Our research has several advantages. First, it is accomplished by analysis of the NHANES data, a dependable data source for epidemiological studies. There is less likelihood of sampling bias because NHANES contains a substantial representative sample of the whole US population. Moreover, questionnaires and laboratory data sets offer comprehensive demographic, lifestyle, dietary, and medical information. We can better manage possible confounders in multiple regression models with the use of this data. We also have more ability to produce meaningful results thanks to the large sample size that NHANES provides. Finally, the knee extensor peak strength test is a commonly used muscle strength measure. ASMI is easier to obtain with DXA, so both are easier to use as screening tests for low BMD.
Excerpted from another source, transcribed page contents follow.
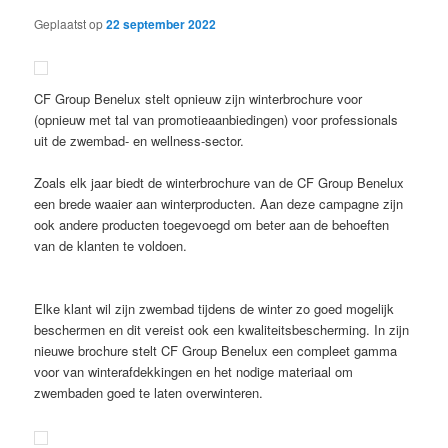
Geplaatst op
22 september 2022
CF Group Benelux stelt opnieuw zijn winterbrochure voor
(opnieuw met tal van promotieaanbiedingen) voor professionals
uit de zwembad- en wellness-sector.
Zoals elk jaar biedt de winterbrochure van de CF Group Benelux
een brede waaier aan winterproducten. Aan deze campagne zijn
ook andere producten toegevoegd om beter aan de behoeften
van de klanten te voldoen.
Elke klant wil zijn zwembad tijdens de winter zo goed mogelijk
beschermen en dit vereist ook een kwaliteitsbescherming. In zijn
nieuwe brochure stelt CF Group Benelux een compleet gamma
voor van winterafdekkingen en het nodige materiaal om
zwembaden goed te laten overwinteren.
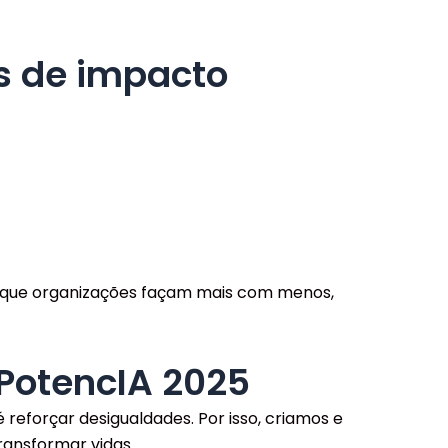
es de impacto
e que organizações façam mais com menos,
 PotencIA 2025
reforçar desigualdades. Por isso, criamos e
ransformar vidas.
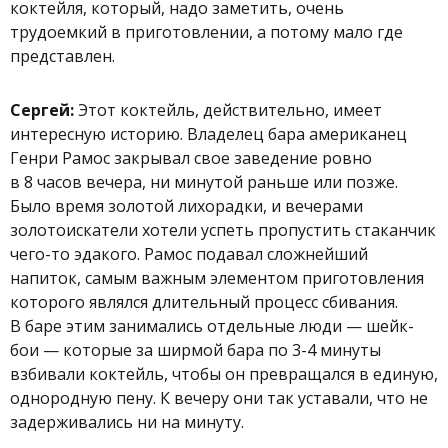
коктейля, который, надо заметить, очень
трудоемкий в приготовлении, а потому мало где
представлен.
Сергей:
Этот коктейль, действительно, имеет
интересную историю. Владелец бара американец
Генри Рамос закрывал свое заведение ровно
в 8 часов вечера, ни минутой раньше или позже.
Было время золотой лихорадки, и вечерами
золотоискатели хотели успеть пропустить стаканчик
чего-то эдакого. Рамос подавал сложнейший
напиток, самым важным элементом приготовления
которого являлся длительный процесс сбивания.
В баре этим занимались отдельные люди — шейк-
бои — которые за ширмой бара по 3-4 минуты
взбивали коктейль, чтобы он превращался в единую,
однородную пену. К вечеру они так уставали, что не
задерживались ни на минуту.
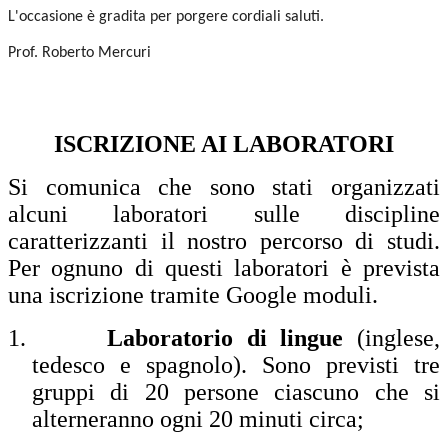
L'occasione è gradita per porgere cordiali saluti.
Prof. Roberto Mercuri
ISCRIZIONE AI LABORATORI
Si comunica che sono stati organizzati
alcuni laboratori sulle discipline
caratterizzanti il nostro percorso di studi.
Per ognuno di questi laboratori è prevista
una iscrizione tramite Google moduli.
1.
Laboratorio di lingue
(inglese,
tedesco e spagnolo). Sono previsti tre
gruppi di 20 persone ciascuno che si
alterneranno ogni 20 minuti circa;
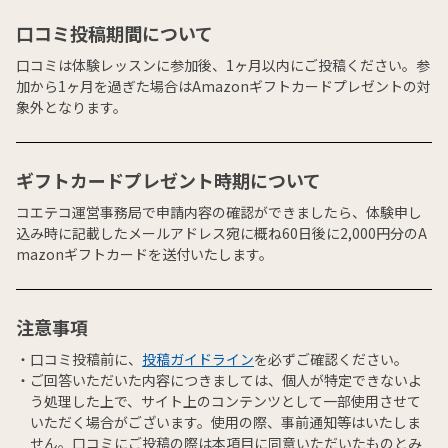
口コミ投稿期間について
口コミは体験レッスンに参加後、1ヶ月以内にご投稿ください。参
加から1ヶ月を過ぎた場合はAmazonギフトカードプレゼントの対
象外となります。
ギフトカードプレゼント時期について
コエテコ運営事務局で申請内容の確認ができましたら、体験申し
込み時に記載したメールアドレス宛に概ね60日後に2,000円分のA
mazonギフトカードを送付いたします。
注意事項
口コミ投稿前に、
投稿ガイドライン
を必ずご確認ください。
ご回答いただいた内容につきましては、個人が特定できないよ
う処理した上で、サイト上のコンテンツとして一部使用させて
いただく場合がございます。使用の際、事前通知等はいたしま
せん。口コミにご投稿の際は本項目に同意いただいたものとみ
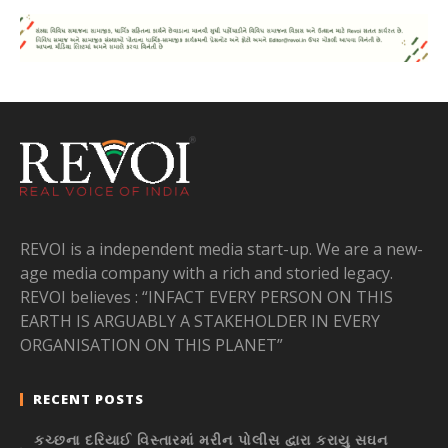
REVOI is a independent media start-up. We are a new-
age media company with a rich and storied legacy.
REVOI believes : “INFACT EVERY PERSON ON THIS
EARTH IS ARGUABLY A STAKEHOLDER IN EVERY
ORGANISATION ON THIS PLANET”
RECENT POSTS
કચ્છના દરિયાઈ વિસ્તારમાં મરીન પોલીસ દ્વારા કરાયુ સઘન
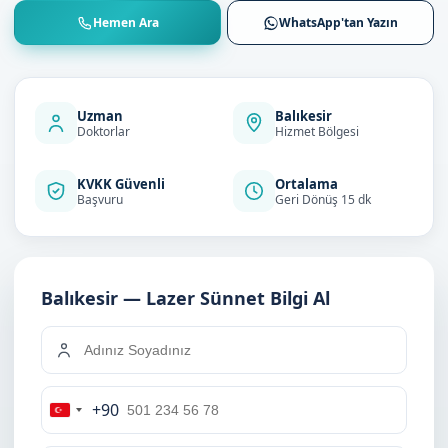
Hemen Ara
WhatsApp'tan Yazın
Uzman
Balıkesir
Doktorlar
Hizmet Bölgesi
KVKK Güvenli
Ortalama
Başvuru
Geri Dönüş 15 dk
Balıkesir — Lazer Sünnet Bilgi Al
+90
Turkey
+90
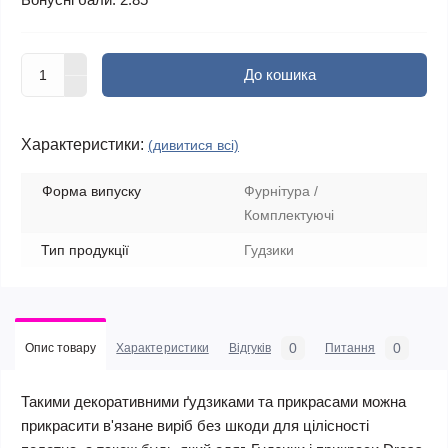
До кошика
Характеристики:
(дивитися всі)
Форма випуску
Фурнітура /
Комплектуючі
Тип продукції
Гудзики
0
0
Опис товару
Характеристики
Відгуків
Питання
Такими декоративними ґудзиками та прикрасами можна
прикрасити в'язане виріб без шкоди для цілісності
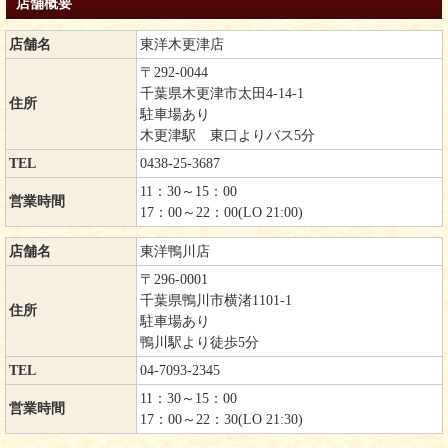
店舗概要
店舗名
東洋木更津店
〒292-0044
千葉県木更津市太田4-14-1
住所
駐車場あり
木更津駅 東口よりバス5分
TEL
0438-25-3687
11：30～15：00
営業時間
17：00～22：00(LO 21:00)
店舗名
東洋鴨川店
〒296-0001
千葉県鴨川市横渚1101-1
住所
駐車場あり
鴨川駅より徒歩5分
TEL
04-7093-2345
11：30～15：00
営業時間
17：00～22：30(LO 21:30)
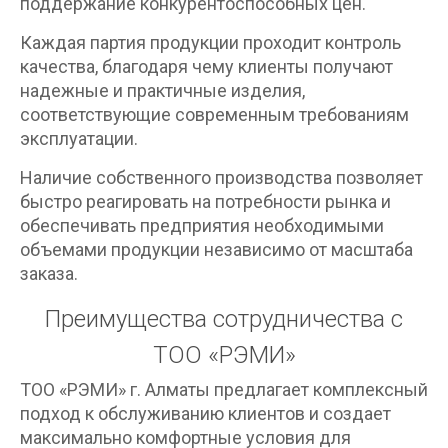
поддержание конкурентоспособных цен.
Каждая партия продукции проходит контроль
качества, благодаря чему клиенты получают
надежные и практичные изделия,
соответствующие современным требованиям
эксплуатации.
Наличие собственного производства позволяет
быстро реагировать на потребности рынка и
обеспечивать предприятия необходимыми
объемами продукции независимо от масштаба
заказа.
Преимущества сотрудничества с
ТОО «РЭМИ»
ТОО «РЭМИ» г. Алматы предлагает комплексный
подход к обслуживанию клиентов и создает
максимально комфортные условия для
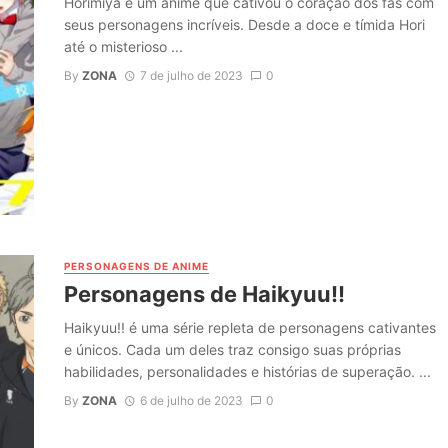
Horimiya é um anime que cativou o coração dos fãs com
seus personagens incríveis. Desde a doce e tímida Hori
até o misterioso ...
By
ZONA
7 de julho de 2023
0
PERSONAGENS DE ANIME
Personagens de Haikyuu!!
Haikyuu!! é uma série repleta de personagens cativantes
e únicos. Cada um deles traz consigo suas próprias
habilidades, personalidades e histórias de superação. ...
By
ZONA
6 de julho de 2023
0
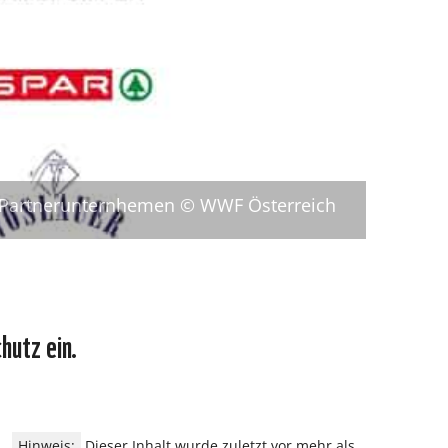
artnerunternhemen © WWF Österreich
hutz ein.
Hinweis:
Dieser Inhalt wurde zuletzt vor mehr als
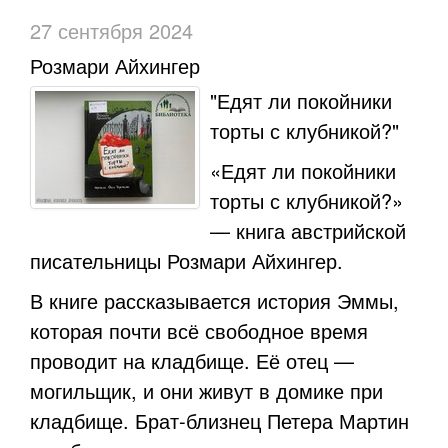
27 сентября 2024
Розмари Айхингер
"Едят ли покойники
торты с клубникой?"
«Едят ли покойники
торты с клубникой?»
— книга австрийской
писательницы Розмари Айхингер.
В книге рассказывается история Эммы,
которая почти всё свободное время
проводит на кладбище. Её отец —
могильщик, и они живут в домике при
кладбище. Брат-близнец Петера Мартин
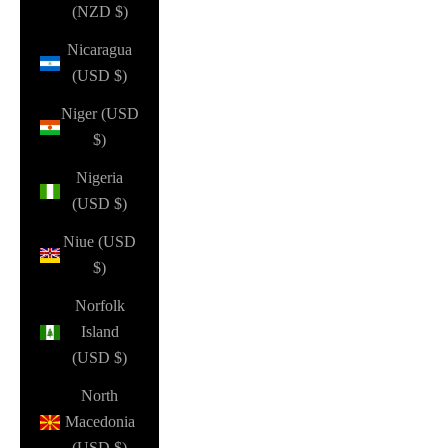
(NZD $)
Nicaragua
(USD $)
Niger (USD
$)
Nigeria
(USD $)
Niue (USD
$)
Norfolk
Island
(USD $)
North
Macedonia
(USD $)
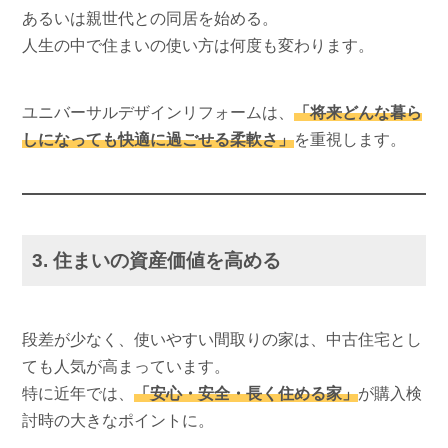
あるいは親世代との同居を始める。
人生の中で住まいの使い方は何度も変わります。
ユニバーサルデザインリフォームは、
「将来どんな暮ら
しになっても快適に過ごせる柔軟さ」
を重視します。
3. 住まいの資産価値を高める
段差が少なく、使いやすい間取りの家は、中古住宅とし
ても人気が高まっています。
特に近年では、
「安心・安全・長く住める家」
が購入検
討時の大きなポイントに。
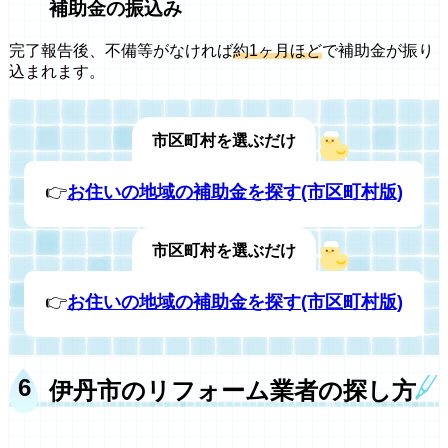
補助金の振込み
完了報告後、不備等がなければ
約1ヶ月ほど
で補助金が振り
込まれます。
市区町村を選ぶだけ
👉
お住いの地域の補助金を探す(市区町村版)
市区町村を選ぶだけ
👉
お住いの地域の補助金を探す(市区町村版)
伊丹市のリフォーム業者の探し方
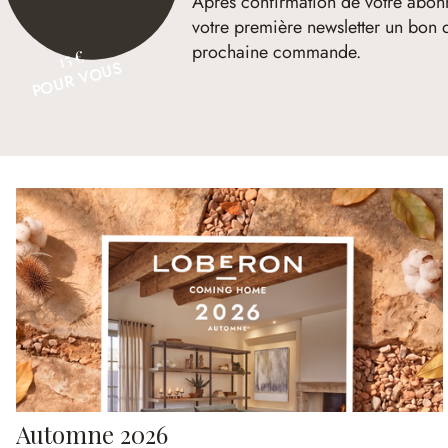
Après confirmation de votre abon
votre première newsletter un bon 
prochaine commande.
15 €
POUR VOUS
Automne 2026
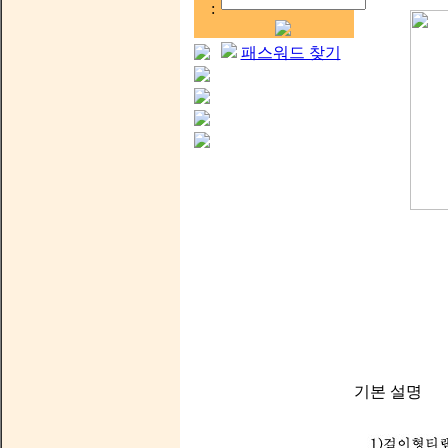
:
패스워드 찾기
기본 설명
The study has several limitations. On the one hand, as a result of the cross-sectional design of this study, causal relationships between muscle strength, mass, and BMD cannot be inferred. On the other hand, even though we included a number of covariables when performing the multivariate regression analysis, there may still be some residual confounding.

Conclusion

We found that muscle mass and strength were significantly and positively associated with BMD in the total, pelvis, and lumbar spine in nationally representative sample of US adults, suggesting that PF and ASMI in the lower extremities may be a screening indicator for low BMD. This makes it easier to intervene early in osteoporosis risk individuals. For future research direction, it is suggested to further explore the causal relationship between muscle mass, strength, and BMD. This will be very helpful for our future research.